I don’t know how they even get to be called apartments but we stayed in a one room apartment many years ago.
It was a one storey affair with 10 rooms on each floor and two other rooms at the back. Three toilets and four bathrooms served the entire population of humans that lived there.
No. 9 Gbadebo street was one of those houses where children belonged to someone and everyone in the compound.
Mama Blessing would slap Nkechi for taking forever with washing the dishes and Mama Nkechi would say, “My sister, thank you o. This pikin no go kill me.” The children were like that too, siblings from different mothers.
And the fathers? They were shadowy figures who existed at the back of our lives and only came out like big masquerades when it was time to instil some discipline after which they melted back into the darkness.
My father was like that too. Better than most because he used to read to me as a child but as I grew up he also grew into a man who emerged from the shadows wielding a cane.
I was seven and in primary five. There was nothing spectacular about me except that I was the youngest in my class and also the best student. Nothing spectacular. My parents were proud of my academic prowess and never failed to show me off. They also never failed to provide the things I needed to keep maintaining my stellar academic record. This included school fees, lunch money, text books and biros. Especially biros because I was always losing my biros.
This Tuesday afternoon, daddy was home early so, he was there at homework time but there was a small problem. I didn’t have a biro to write. Mama complained to daddy that I was always losing biros. She was tired of always cutting out of the meager food money to cater to my carelessness. Daddy said nothing as he handed me a new biro from his briefcase. All was well till the next day at school. Our teacher whom we called Uncle was fond of giving us long notes. Either that or I was too lazy to write. This Wednesday, I was tired as usual. First, Mutairu misplaced my biro cover and I misplaced the biro head while fiddling it. That wasn’t the bad part. At almost closing, it fell. Someone stepped on it and my biro cracked. One day of school and daddy’s biro looked like a war-worn soldier but it didn’t matter because I still had a biro.
That day at home, daddy asked to see his biro. With so much pride and confidence, I produced the battered thing from my bag.
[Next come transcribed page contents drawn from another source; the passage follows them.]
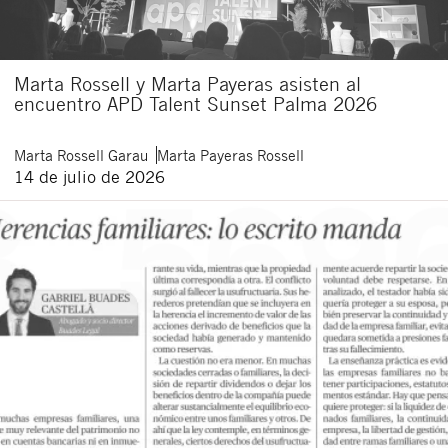
Marta Rossell y Marta Payeras asisten al
encuentro APD Talent Sunset Palma 2026
Marta
Rossell Garau
Marta
Payeras Rossell
14 de julio de 2026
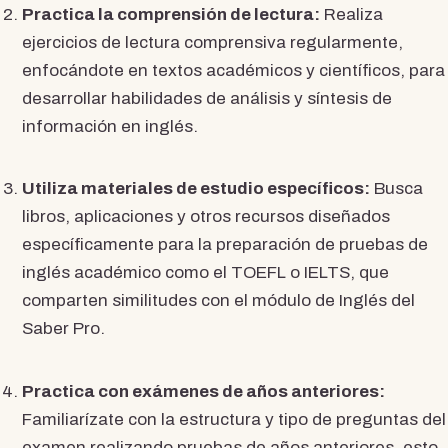
Practica la comprensión de lectura:
Realiza
ejercicios de lectura comprensiva regularmente,
enfocándote en textos académicos y científicos, para
desarrollar habilidades de análisis y síntesis de
información en inglés.
Utiliza materiales de estudio específicos:
Busca
libros, aplicaciones y otros recursos diseñados
específicamente para la preparación de pruebas de
inglés académico como el TOEFL o IELTS, que
comparten similitudes con el módulo de Inglés del
Saber Pro.
Practica con exámenes de años anteriores:
Familiarízate con la estructura y tipo de preguntas del
examen realizando pruebas de años anteriores, esto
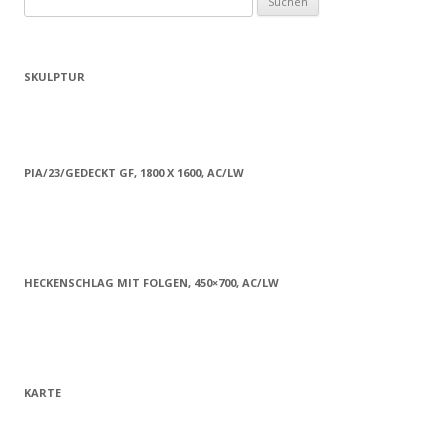
nach:
SKULPTUR
PIA/23/GEDECKT GF, 1800 X 1600, AC/LW
HECKENSCHLAG MIT FOLGEN, 450×700, AC/LW
KARTE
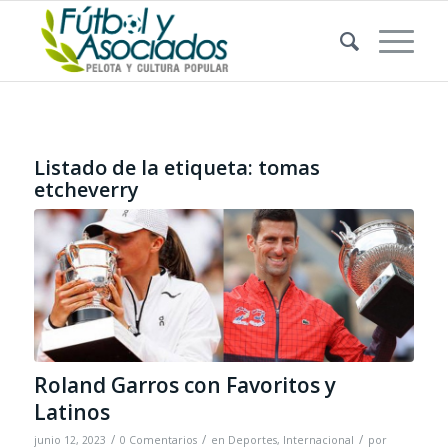
Listado de la etiqueta:
tomas
etcheverry
Roland Garros con Favoritos y
Latinos
/
/
/
junio 12, 2023
0 Comentarios
en
Deportes
,
Internacional
por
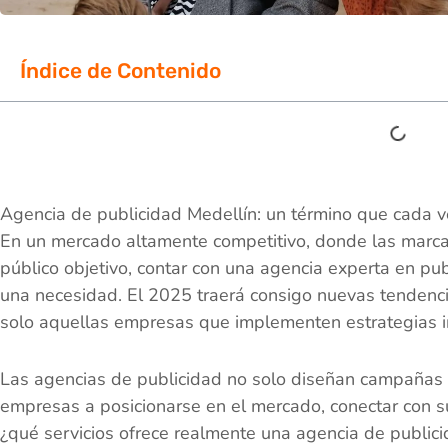
Índice de Contenido
Agencia de publicidad Medellín: un término que cada 
En un mercado altamente competitivo, donde las marcas
público objetivo, contar con una agencia experta en pub
una necesidad. El 2025 traerá consigo nuevas tendencia
solo aquellas empresas que implementen estrategias 
Las agencias de publicidad no solo diseñan campañas a
empresas a posicionarse en el mercado, conectar con s
¿qué servicios ofrece realmente una agencia de public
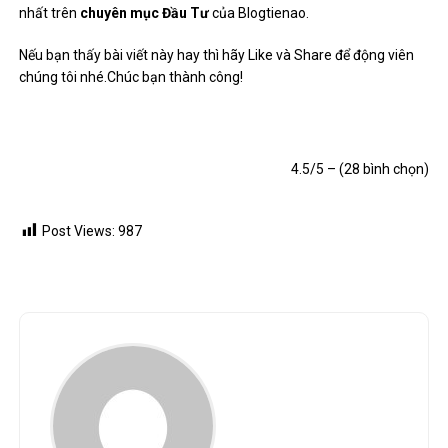
nhất trên
chuyên mục Đầu Tư
của Blogtienao.
Nếu bạn thấy bài viết này hay thì hãy Like và Share để động viên
chúng tôi nhé.Chúc bạn thành công!
4.5/5 – (28 bình chọn)
Post Views:
987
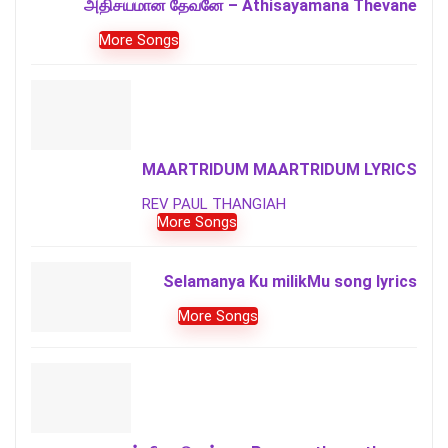
அதிசயமான தேவனே – Athisayamana Thevane
More Songs
MAARTRIDUM MAARTRIDUM LYRICS
REV PAUL THANGIAH
More Songs
Selamanya Ku milikMu song lyrics
More Songs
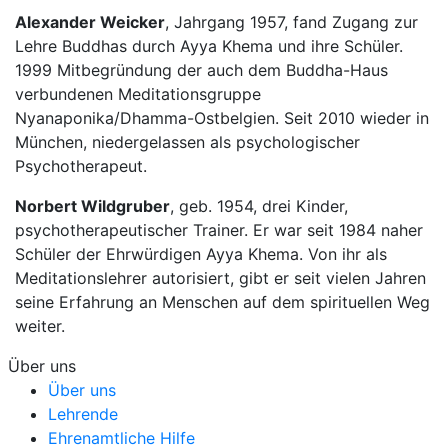
Alexander Weicker
, Jahrgang 1957, fand Zugang zur
Lehre Buddhas durch Ayya Khema und ihre Schüler.
1999 Mitbegründung der auch dem Buddha-Haus
verbundenen Meditationsgruppe
Nyanaponika/Dhamma-Ostbelgien. Seit 2010 wieder in
München, niedergelassen als psychologischer
Psychotherapeut.
Norbert Wildgruber
, geb. 1954, drei Kinder,
psychotherapeutischer Trainer. Er war seit 1984 naher
Schüler der Ehrwürdigen Ayya Khema. Von ihr als
Meditationslehrer autorisiert, gibt er seit vielen Jahren
seine Erfahrung an Menschen auf dem spirituellen Weg
weiter.
Über uns
Über uns
Lehrende
Ehrenamtliche Hilfe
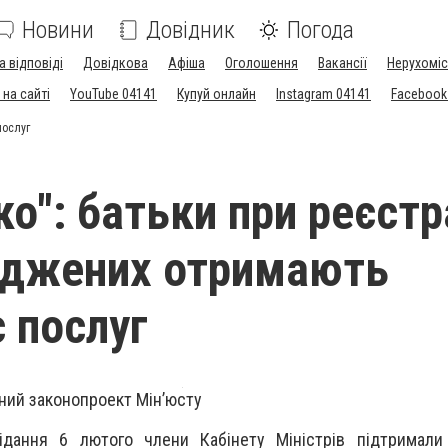
Новини
Довідник
Погода
а відповіді
Довідкова
Афіша
Оголошення
Вакансії
Нерухоміс
на сайті
YouTube 04141
Купуй онлайн
Instagram 04141
Facebook
послуг
о": батьки при реєстр
оджених отримають
 послуг
ний законопроект Мін’юсту
ідання 6 лютого члени Кабінету Міністрів підтримали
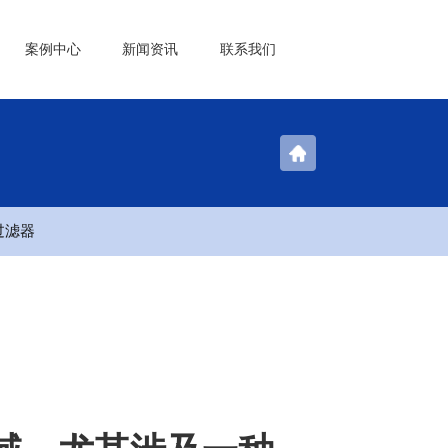
案例中心
新闻资讯
联系我们
过滤器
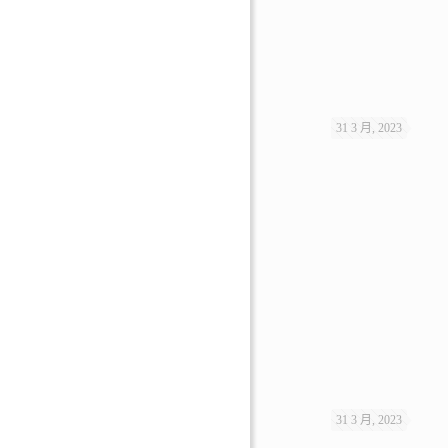
31 3 月, 2023
31 3 月, 2023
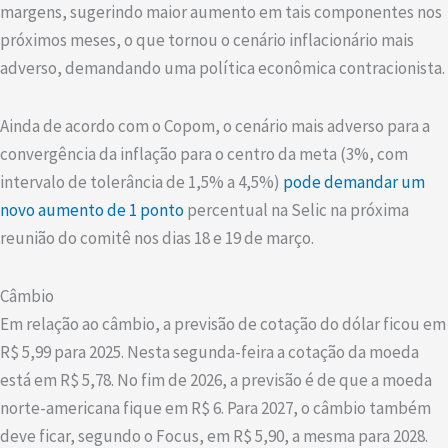
margens, sugerindo maior aumento em tais componentes nos
próximos meses, o que tornou o cenário inflacionário mais
adverso, demandando uma política econômica contracionista.
Ainda de acordo com o Copom, o cenário mais adverso para a
convergência da inflação para o centro da meta (3%, com
intervalo de tolerância de 1,5% a 4,5%)
pode demandar um
novo aumento de 1 ponto
percentual na Selic na próxima
reunião do comitê nos dias 18 e 19 de março.
Câmbio
Em relação ao câmbio, a previsão de cotação do dólar ficou em
R$ 5,99 para 2025. Nesta segunda-feira a cotação da moeda
está em R$ 5,78. No fim de 2026, a previsão é de que a moeda
norte-americana fique em R$ 6. Para 2027, o câmbio também
deve ficar, segundo o Focus, em R$ 5,90, a mesma para 2028.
He didn’t believe it was the same biro. Not even the piece of paper on which I had written my name and inserted in the biro right in his presence could persuade him.
Daddy, the deity of discipline, promised to discipline me for lying. He went into his arsenal and retrieved a bunch of old electric cables that hadnt lost their copper. Those were to be my instrument of discipline.
Daddy flogged his 7 year old daughter with electric cables for lying.
Mama sat outside and counted. It was 36 strokes. After that I was told to go and have a bath with cold water so that the pain would sink in. That was not the sad bit.
First, someone in my family boasted about how much of a disciplinarian they were and I became the butt of jokes for being so stubborn I had to be flogged with electric cables.
Next, 36 strokes became the benchmark for every time I would be flogged, an undeserved punishment for something I didn’t do became a measure of my future chastisement.
Why do I share this particular story?
That seven year old girl was being abused by her uncle who was an uncle in that peculiar way that older male figures in an African home become uncles by default no matter whether there is consaguinity or not.
This not being believed was the first inkling to that seven year old that daddy would never believe her and that mama would do nothing but sit and count how many strokes were delivered for lying against an older person.
That seven year old girl grew up into a teenager who never had an answer to a question as simple as “Mummy or Daddy, which is your favourite?”